The plan is that users will be able to rate the care that they, or their loved ones, have received either in a residential care home or in their own home.  Any allegations of neglect or mistreatment could then form the basis for investigation by the Care Quality Commission.  Although, it should be emphasised that no details of how the site will be run, or who will run it, have yet been made public.

This will be the first time that a single database of English care providers has been created; it is something that should have been done years ago and  has the potential greatly improve standards of care across the country.

That is, as long as it is done properly…

Tripadvisor, Ebay and IMDB are gigantic international websites which have been around for years and receive vast amounts of web traffic every month, meaning that the impact of people cynically abusing the system is diluted.  Even so, there are many reports within the hospitality industry of hotel operators artificially inflating scores as well as customers threatening a negative review unless they receive a discount.

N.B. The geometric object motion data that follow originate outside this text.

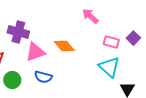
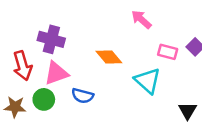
pink triangle: (35, 52) -> (56, 73), moved
cyan triangle: (109, 67) -> (148, 81), moved

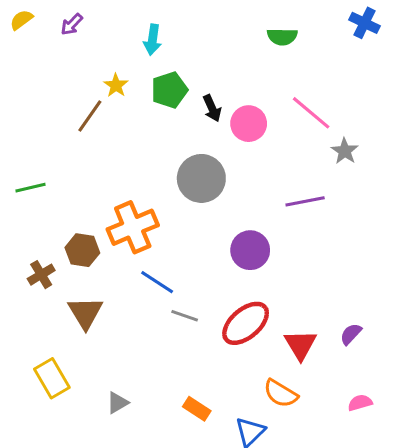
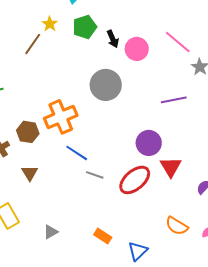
purple circle: (250, 250) -> (149, 143), moved
brown triangle: (85, 313) -> (30, 173), size x0.7
red triangle: (300, 345) -> (171, 167), moved
orange semicircle: (281, 394) -> (177, 226), moved

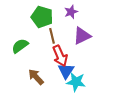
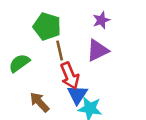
purple star: (71, 12) -> (101, 20), moved

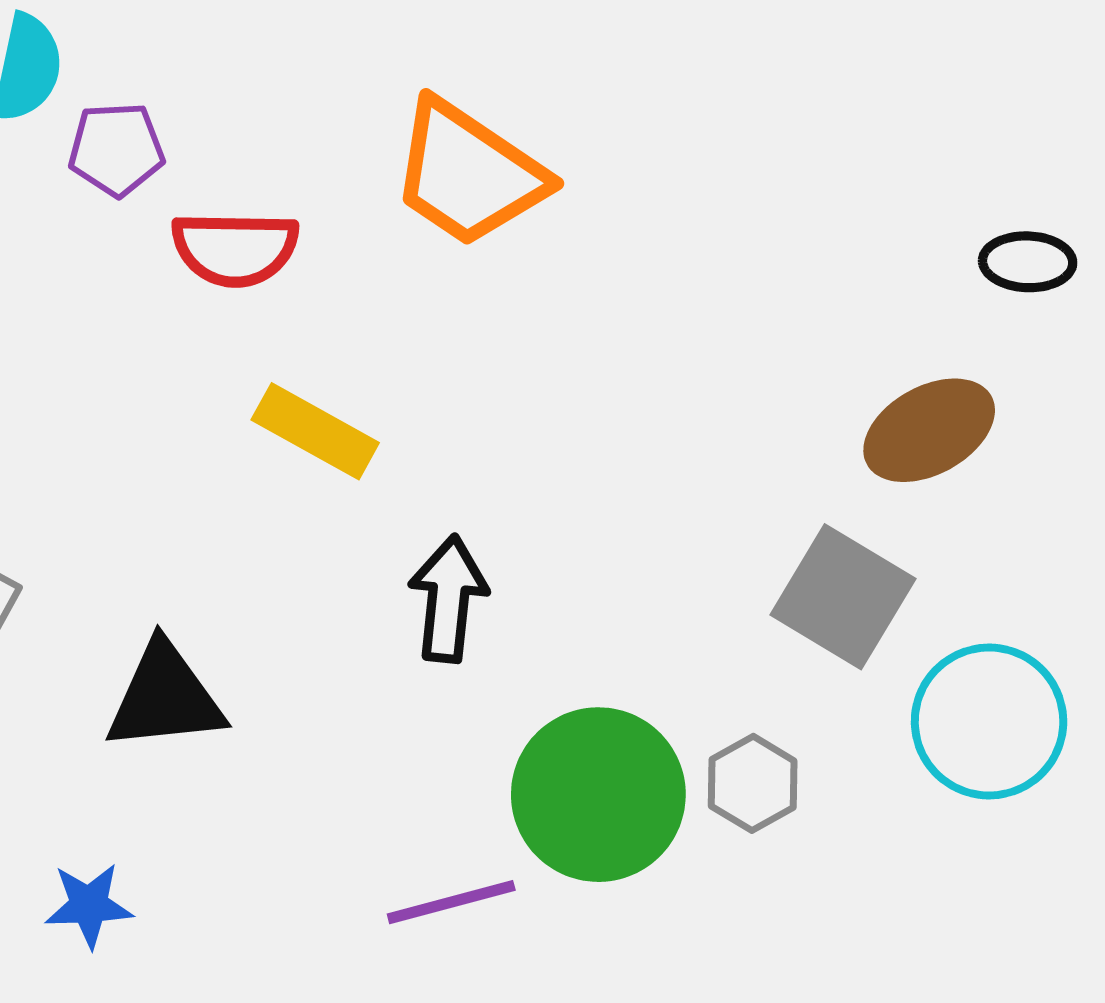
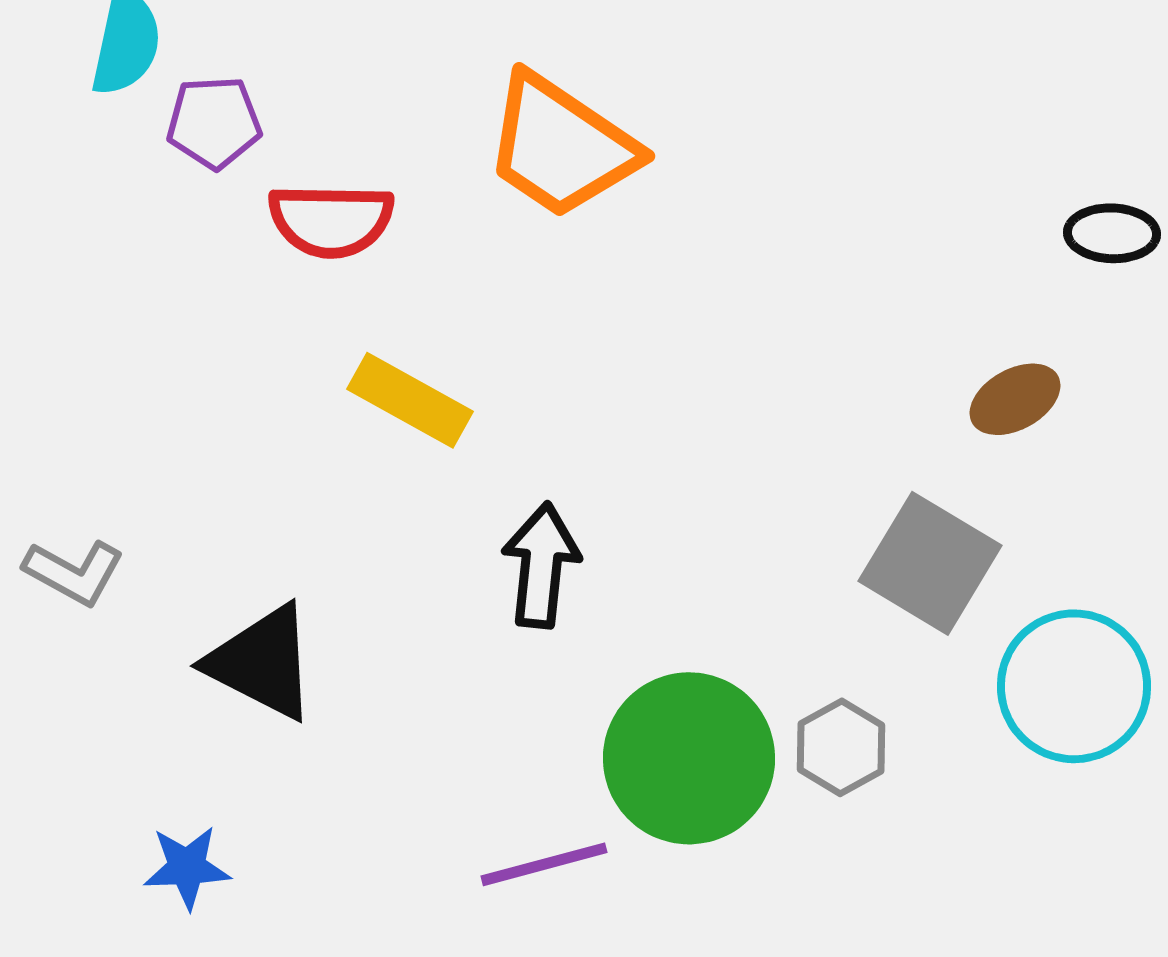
brown ellipse: (929, 430) -> (1015, 399), size x0.7
black triangle: (165, 697) -> (262, 662), turned 33

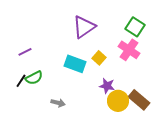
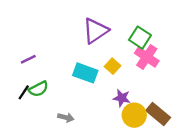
green square: (135, 27) -> (140, 38), moved

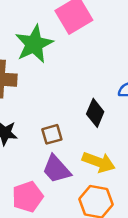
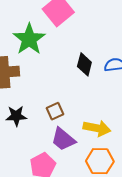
black diamond: (95, 113) -> (84, 64), moved

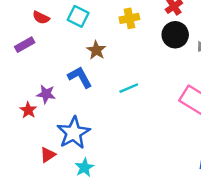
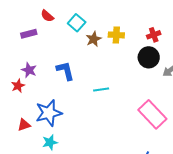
brown star: (96, 50) -> (94, 39), moved
purple star: (46, 94) -> (29, 70), moved

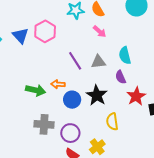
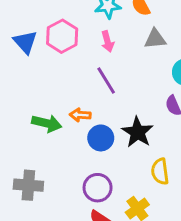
pink arrow: (100, 31) -> (108, 41), moved, turned 32
gray triangle: (98, 62) -> (155, 39), moved
gray cross: (44, 124) -> (28, 185), moved

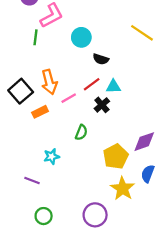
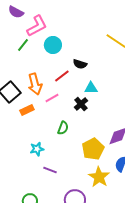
green line: (36, 37) -> (23, 45), turned 32
cyan circle: (81, 37) -> (53, 45), moved
red line: (92, 84) -> (62, 76), moved
purple line: (32, 181) -> (50, 170), moved

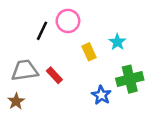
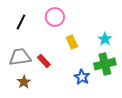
black line: (42, 31) -> (21, 22), moved
cyan star: (117, 42) -> (105, 39), moved
brown star: (16, 101) -> (24, 82), moved

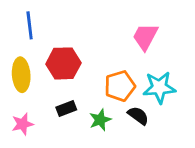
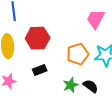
black semicircle: (138, 116) -> (91, 86), moved
green star: (100, 120) -> (71, 85), moved

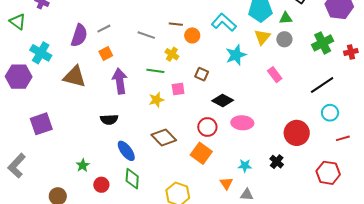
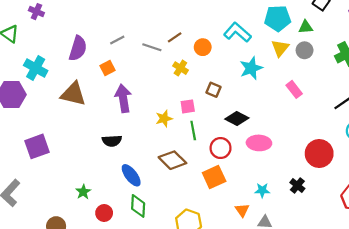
brown line: (176, 24) -> (175, 37), moved, turned -40
gray line: (104, 29) -> (117, 40), moved
green line: (155, 71) -> (193, 130), moved, turned 72
orange square: (201, 153) -> (214, 177), turned 30

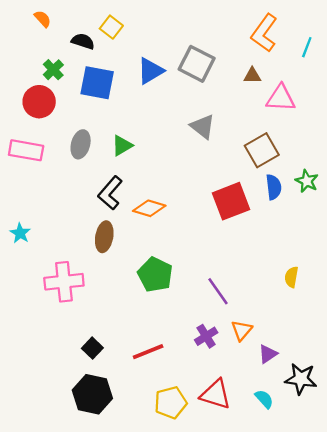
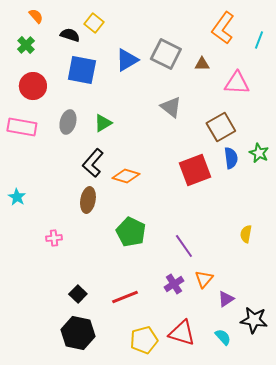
green cross: (53, 70) -> (26, 45), moved
brown triangle: (252, 76) -> (202, 64), moved
pink cross: (64, 282) -> (54, 238), size x0.5

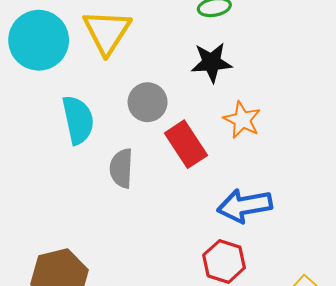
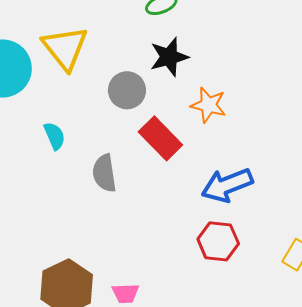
gray circle: (148, 102) -> (127, 90), moved
cyan semicircle: (78, 120) -> (55, 136), size x0.6

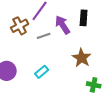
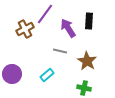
gray line: (44, 36) -> (60, 51), moved, turned 32
green cross: (94, 85) -> (84, 88), moved

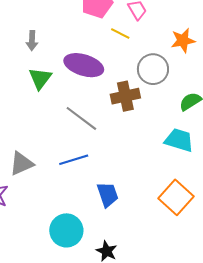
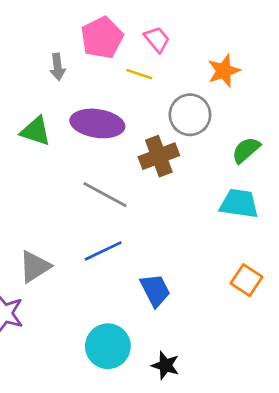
gray arrow: (32, 41) -> (58, 67), moved
green triangle: (40, 78) -> (36, 131), moved, turned -40
orange square: (176, 197) -> (246, 280), size x0.7

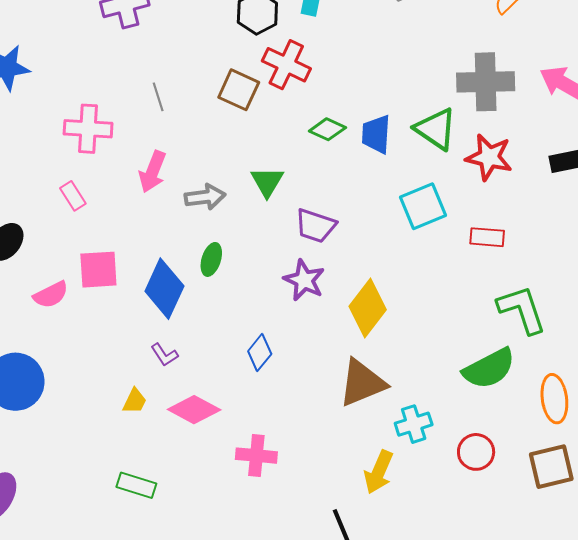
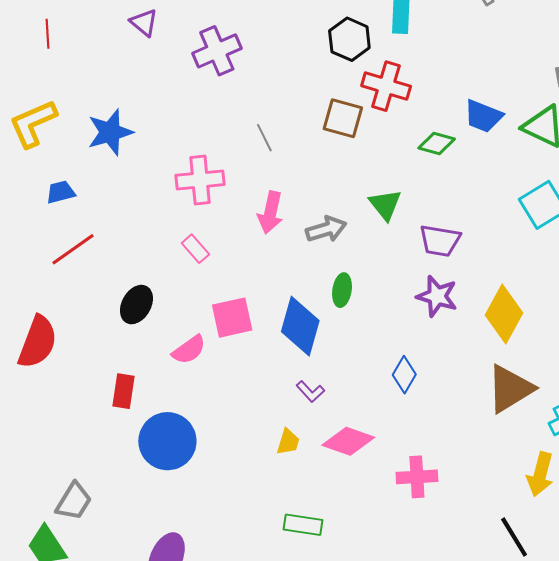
blue trapezoid: (376, 134) -> (483, 116), moved, turned -63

With the best will in the world, any UK care focused website will be small in comparison to these colossal sites, and therefore the potential to abuse the system will be much increased – if a care home only had ten reviews the impact of one fake one would be significant.  If the system is going to work properly it needs to be trusted by the users and so those responsible for the site’s implementation need to find a way to make it easy to use, but difficult to abuse – easier said than done.

As report after report reviles the way that the most vulnerable in our society are cared for, all reputable care providers are united in the belief that something must be done to ensure that bad care practises are stopped and the worst care providers are closed down.  Innovative solutions, such as this new website, can definitely help in this battle and so, despite our concerns about how it may be implemented, we are very much in favour of this new site and look forward to learning more about how it will work.